- _PROMPT_
If a line in the records contains the string "دارد", show that line.

- _Records from a data source_

────────

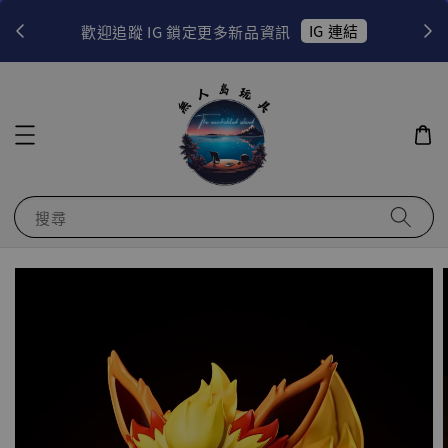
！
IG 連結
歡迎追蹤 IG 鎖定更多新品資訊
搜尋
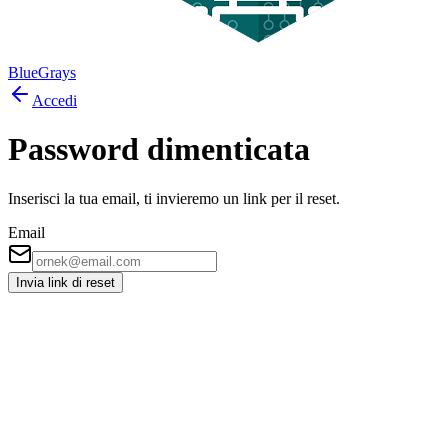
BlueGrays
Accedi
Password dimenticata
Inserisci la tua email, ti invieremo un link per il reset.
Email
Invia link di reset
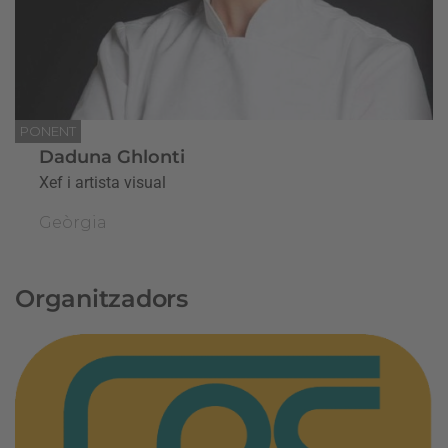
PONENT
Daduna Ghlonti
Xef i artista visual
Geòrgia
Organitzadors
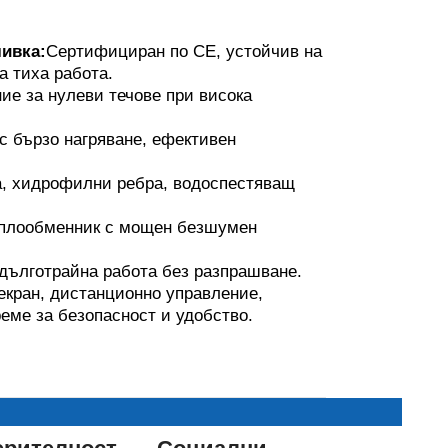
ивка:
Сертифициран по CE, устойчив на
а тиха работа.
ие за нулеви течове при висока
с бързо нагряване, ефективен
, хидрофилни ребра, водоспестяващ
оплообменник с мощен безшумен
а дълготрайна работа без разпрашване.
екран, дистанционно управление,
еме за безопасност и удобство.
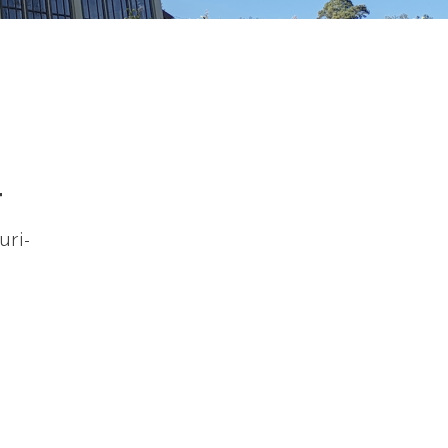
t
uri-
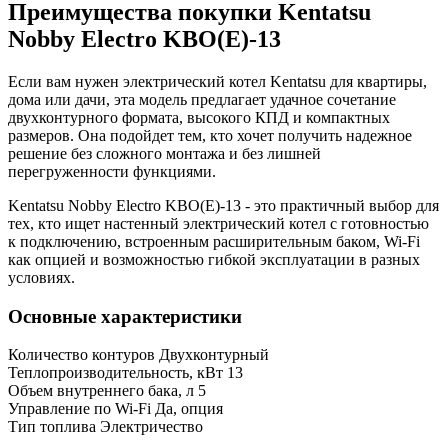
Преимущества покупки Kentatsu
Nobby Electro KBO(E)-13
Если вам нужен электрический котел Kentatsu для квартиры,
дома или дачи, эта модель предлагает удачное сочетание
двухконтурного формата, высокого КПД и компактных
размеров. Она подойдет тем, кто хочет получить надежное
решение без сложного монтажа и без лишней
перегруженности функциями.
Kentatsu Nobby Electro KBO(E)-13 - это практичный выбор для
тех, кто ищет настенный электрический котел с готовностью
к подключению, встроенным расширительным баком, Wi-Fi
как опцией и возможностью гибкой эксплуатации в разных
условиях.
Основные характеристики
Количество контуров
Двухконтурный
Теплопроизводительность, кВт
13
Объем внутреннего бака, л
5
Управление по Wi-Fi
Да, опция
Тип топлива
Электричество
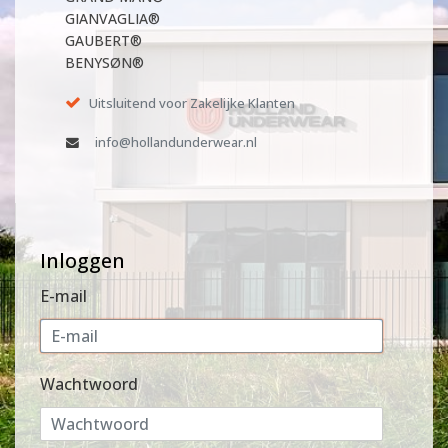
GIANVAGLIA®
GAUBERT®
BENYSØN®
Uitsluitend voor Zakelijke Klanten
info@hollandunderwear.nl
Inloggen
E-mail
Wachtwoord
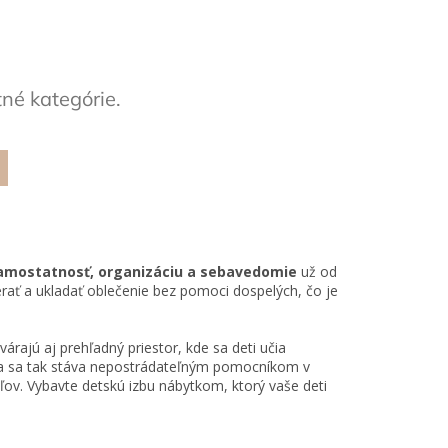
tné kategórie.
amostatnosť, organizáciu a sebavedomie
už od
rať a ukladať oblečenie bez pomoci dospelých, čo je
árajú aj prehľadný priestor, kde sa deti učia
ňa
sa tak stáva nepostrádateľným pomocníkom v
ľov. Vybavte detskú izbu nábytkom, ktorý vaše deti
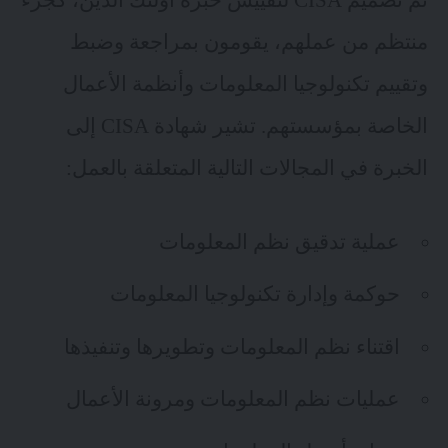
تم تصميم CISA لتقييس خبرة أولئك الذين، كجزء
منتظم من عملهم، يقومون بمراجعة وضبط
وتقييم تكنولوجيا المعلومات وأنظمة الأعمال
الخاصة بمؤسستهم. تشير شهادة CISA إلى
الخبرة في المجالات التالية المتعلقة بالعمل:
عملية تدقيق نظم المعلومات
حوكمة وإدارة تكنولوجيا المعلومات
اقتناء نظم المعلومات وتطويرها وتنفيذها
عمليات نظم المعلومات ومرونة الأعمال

────────

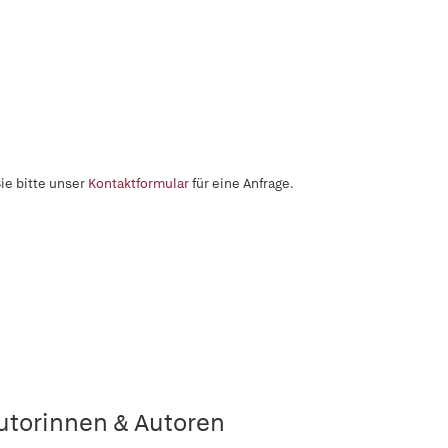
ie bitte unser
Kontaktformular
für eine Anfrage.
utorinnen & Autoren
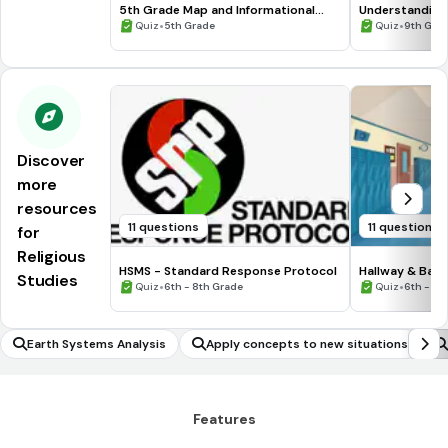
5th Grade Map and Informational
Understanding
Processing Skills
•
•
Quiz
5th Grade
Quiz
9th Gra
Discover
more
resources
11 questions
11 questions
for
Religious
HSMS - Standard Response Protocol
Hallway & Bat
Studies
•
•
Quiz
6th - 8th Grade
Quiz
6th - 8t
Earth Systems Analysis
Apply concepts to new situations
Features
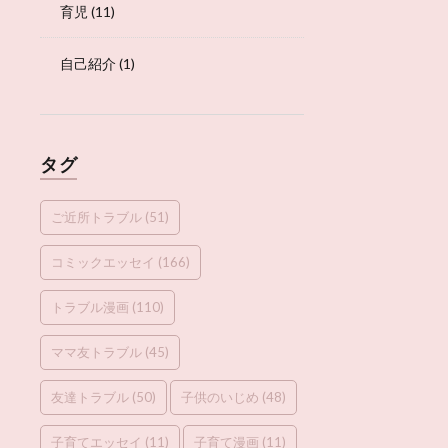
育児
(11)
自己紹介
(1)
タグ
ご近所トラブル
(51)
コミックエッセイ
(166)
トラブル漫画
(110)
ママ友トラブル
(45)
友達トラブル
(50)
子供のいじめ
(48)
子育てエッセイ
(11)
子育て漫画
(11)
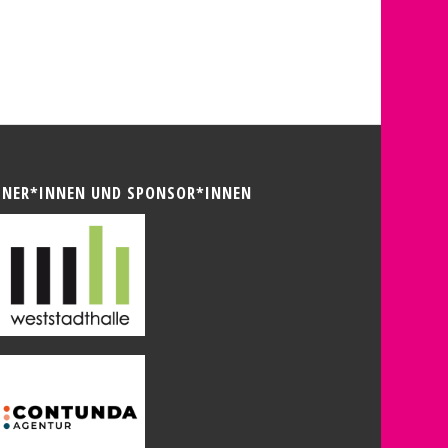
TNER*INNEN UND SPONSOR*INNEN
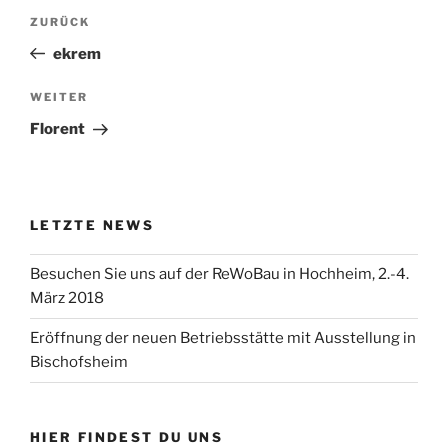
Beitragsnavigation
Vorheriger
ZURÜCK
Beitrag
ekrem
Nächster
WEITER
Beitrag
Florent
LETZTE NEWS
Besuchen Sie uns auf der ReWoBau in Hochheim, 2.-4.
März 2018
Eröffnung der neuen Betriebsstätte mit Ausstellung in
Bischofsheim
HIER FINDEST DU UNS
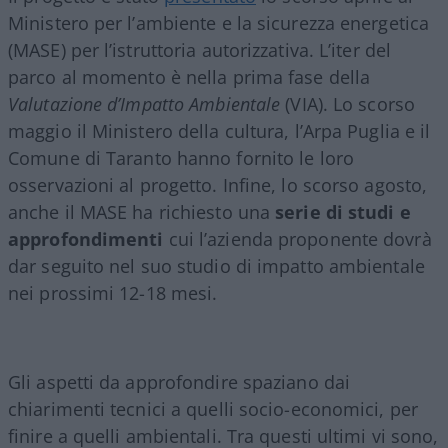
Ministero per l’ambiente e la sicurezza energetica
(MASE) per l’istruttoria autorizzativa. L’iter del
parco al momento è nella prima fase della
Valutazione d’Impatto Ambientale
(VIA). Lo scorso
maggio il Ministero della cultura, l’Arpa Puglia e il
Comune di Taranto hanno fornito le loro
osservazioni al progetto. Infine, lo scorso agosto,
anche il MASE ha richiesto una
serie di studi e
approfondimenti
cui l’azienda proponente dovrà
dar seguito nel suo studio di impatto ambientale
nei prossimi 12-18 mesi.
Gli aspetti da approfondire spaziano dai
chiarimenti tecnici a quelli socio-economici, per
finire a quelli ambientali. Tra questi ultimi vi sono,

────────

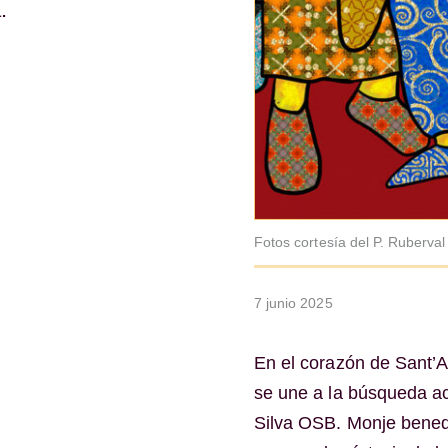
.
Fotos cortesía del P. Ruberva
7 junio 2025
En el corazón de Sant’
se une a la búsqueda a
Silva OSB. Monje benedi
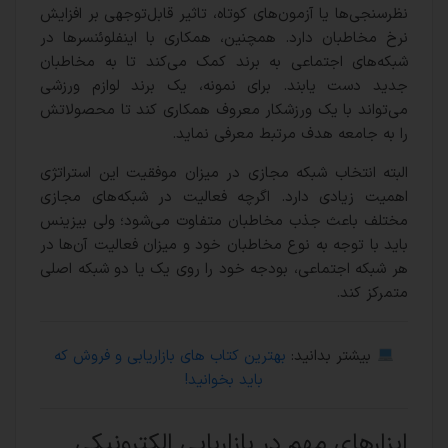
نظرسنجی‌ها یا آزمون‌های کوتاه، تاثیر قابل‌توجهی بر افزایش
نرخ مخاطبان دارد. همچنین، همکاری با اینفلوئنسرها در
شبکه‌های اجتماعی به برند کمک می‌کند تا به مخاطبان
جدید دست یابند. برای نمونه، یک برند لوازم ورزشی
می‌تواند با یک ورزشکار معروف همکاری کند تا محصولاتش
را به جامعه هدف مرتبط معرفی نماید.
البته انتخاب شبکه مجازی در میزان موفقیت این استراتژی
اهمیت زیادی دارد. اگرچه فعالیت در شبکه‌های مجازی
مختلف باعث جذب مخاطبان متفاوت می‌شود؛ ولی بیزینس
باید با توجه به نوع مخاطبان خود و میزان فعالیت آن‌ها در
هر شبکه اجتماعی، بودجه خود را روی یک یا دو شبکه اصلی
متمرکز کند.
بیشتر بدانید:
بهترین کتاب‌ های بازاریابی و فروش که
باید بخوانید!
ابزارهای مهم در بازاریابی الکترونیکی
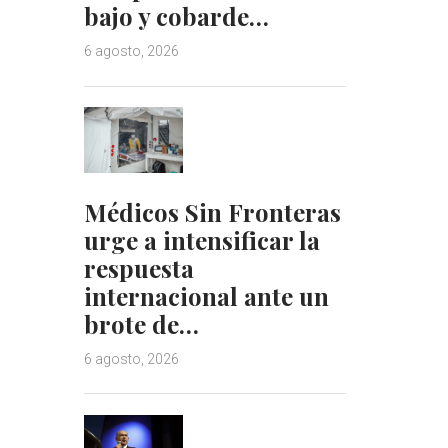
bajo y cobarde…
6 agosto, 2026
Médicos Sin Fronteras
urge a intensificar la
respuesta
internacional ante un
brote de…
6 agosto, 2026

────────

- _RESPONSE AREA_
نرخ مخاطبان دارد. همچنین، همکاری با اینفلوئنسرها در
اهمیت زیادی دارد. اگرچه فعالیت در شبکه‌های مجازی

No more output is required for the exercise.